Analytic conformal bootstrap and Virasoro primary fields in the Ashkin-Teller model

TL;DR

This paper analytically solves the critical Ashkin-Teller model by computing structure constants and crossing symmetry for both affine and Virasoro primary fields, clarifying conformal blocks at c=1.

Contribution

It provides the first explicit analytic computation of three-point constants and crossing symmetry for Virasoro primaries in the Ashkin-Teller model at c=1, including degenerate fields.

Findings

Computed three-point structure constants for the model.

Proved crossing symmetry for four-point functions involving Virasoro primaries.

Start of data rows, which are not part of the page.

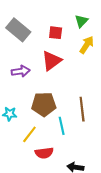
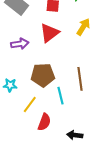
yellow arrow: (87, 45) -> (83, 27), moved
red semicircle: (44, 153) -> (44, 122), turned -60

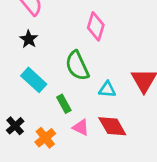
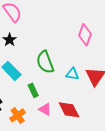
pink diamond: (96, 26) -> (85, 35), moved
cyan triangle: (107, 89) -> (72, 74), moved

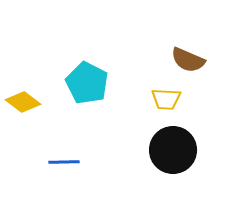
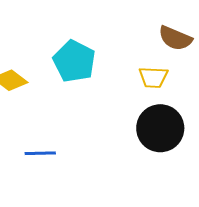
blue line: (64, 162) -> (40, 153), moved

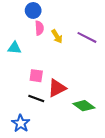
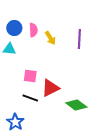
blue circle: (33, 10) -> (14, 28), moved
purple line: (87, 37) -> (79, 39), turned 66

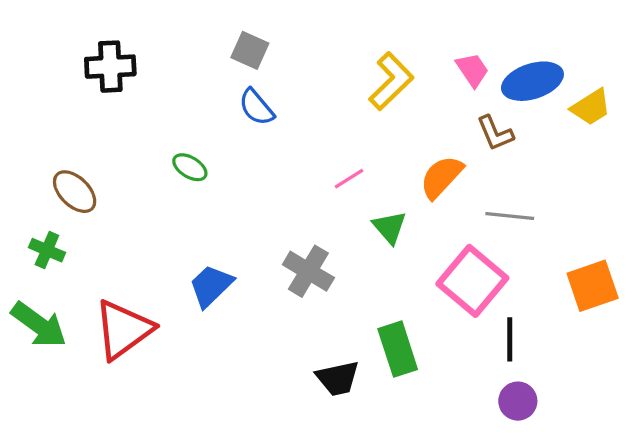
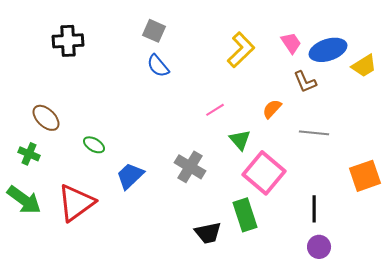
green ellipse: (190, 167) -> (94, 145), moved
orange semicircle: (442, 177) -> (272, 109), size x0.7
pink square: (472, 281) -> (264, 173), moved

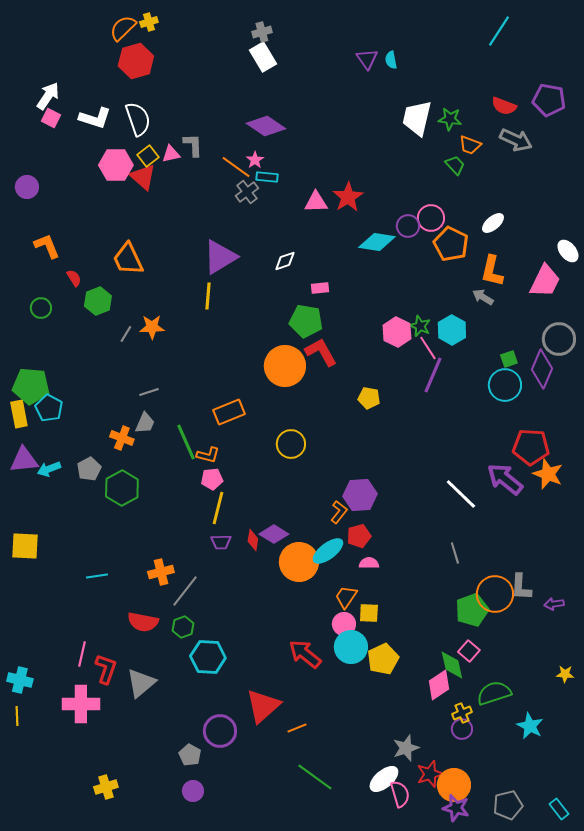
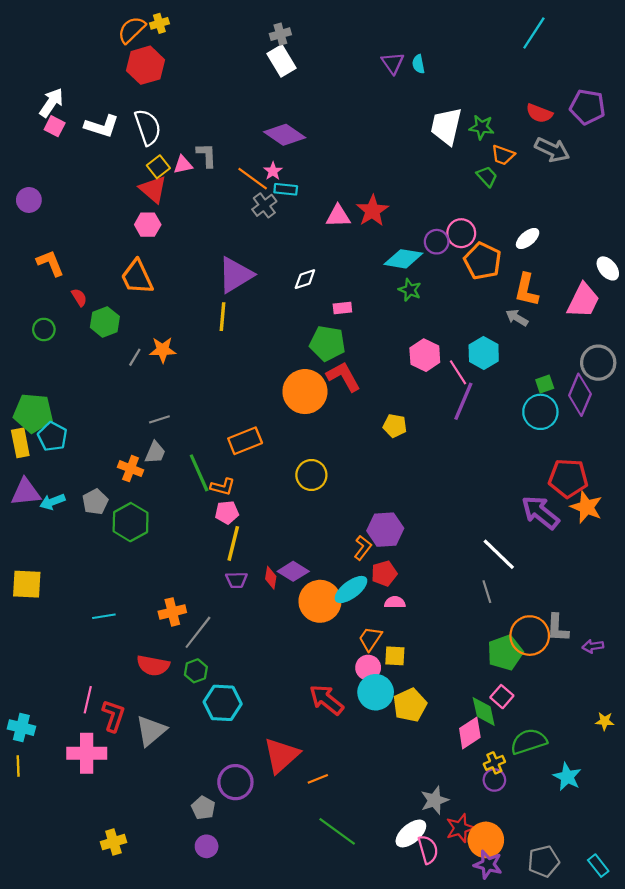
pink hexagon: (116, 165) -> (148, 225), moved, size x0.7
green star: (420, 326) -> (410, 290), moved
white line: (461, 494) -> (499, 554), moved

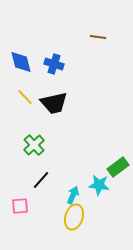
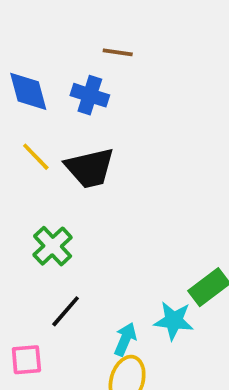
brown line: (98, 37) -> (118, 52), moved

Clarified the analytic structure of conformal blocks at c=1, especially for degenerate fields.

Abstract

We revisit the critical two-dimensional Ashkin-Teller model, i.e. the $\mathbb{Z}_2$ orbifold of the compactified free boson CFT at $c=1$. We solve the model on the plane by computing its three-point structure constants and proving crossing symmetry of four-point correlation functions. We do this not only for affine primary fields, but also for Virasoro primary fields, i.e. higher twist fields and degenerate fields. This leads us to clarify the analytic properties of Virasoro conformal blocks and fusion kernels at $c=1$. We show that blocks with a degenerate channel field should be computed by taking limits in the central charge, rather than in the conformal dimension. In particular, Al. Zamolodchikov's simple explicit expression for the blocks that appear in four-twist correlation functions is only valid in the non-degenerate case: degenerate blocks, starting with the identity block, are more complicated generalized theta functions.